I have update everything then reboot, everything still good.

4096 benchmark :

CPU : I7-10750H
Storage : WD SN 730 512GB
File System : LVM+XFS

Linux dom0 5.10.90-1.fc32.qubes.x86_64 #1 SMP Thu Jan 13 20:46:58 CET 2022 x86_64 x86_64 x86_64 GNU/Linux

Startup finished in 8.740s (firmware) + 2.472s (loader) + 2.947s (kernel) + 7.879s (initrd) + 3.588s (userspace) = 25.628s
Startup finished in 8.720s (firmware) + 2.469s (loader) + 2.947s (kernel) + 7.896s (initrd) + 3.679s (userspace) = 25.713s
Startup finished in 5.331s (firmware) + 2.479s (loader) + 2.947s (kernel) + 8.438s (initrd) + 3.619s (userspace) = 22.816s 

5.75
4.60
4.59
4.61
4.59

# directio
Finished, time 13:27.041, 486745 MiB written, speed 603.1 MiB/s

# no directio
Finished, time 12:29.073, 486745 MiB written, speed 649.8 MiB/s

There seems to be an error running reencrypt without direct io which shows 50MiB in 512 sector size, probably a hardware error, but I’m clearly seeing a 500h++ ETA, hmm…
But as you can see in the new benchmark on 4096 without direct io, it looks better.

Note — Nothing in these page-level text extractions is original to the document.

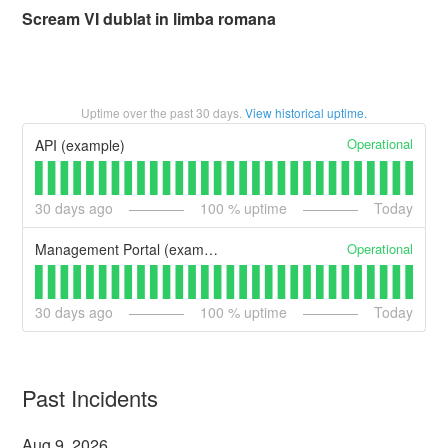
Scream VI dublat in limba romana
Uptime over the past
30
days.
View historical uptime.
Operational
API (example)
30
days ago
100
% uptime
Today
Operational
Management Portal (example)
30
days ago
100
% uptime
Today
Past Incidents
Aug
9
,
2026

I have try browsing, watching movie, and etc, everything seems fine.

FYI, loop device still using 512b sector size, I have a workround for that, but i think its complicated for non tech person to apply. if you want to open an issue, kindly open this too.

and let’s see for part 2 in the Firecuda nvme, maybe i will make a guide for this.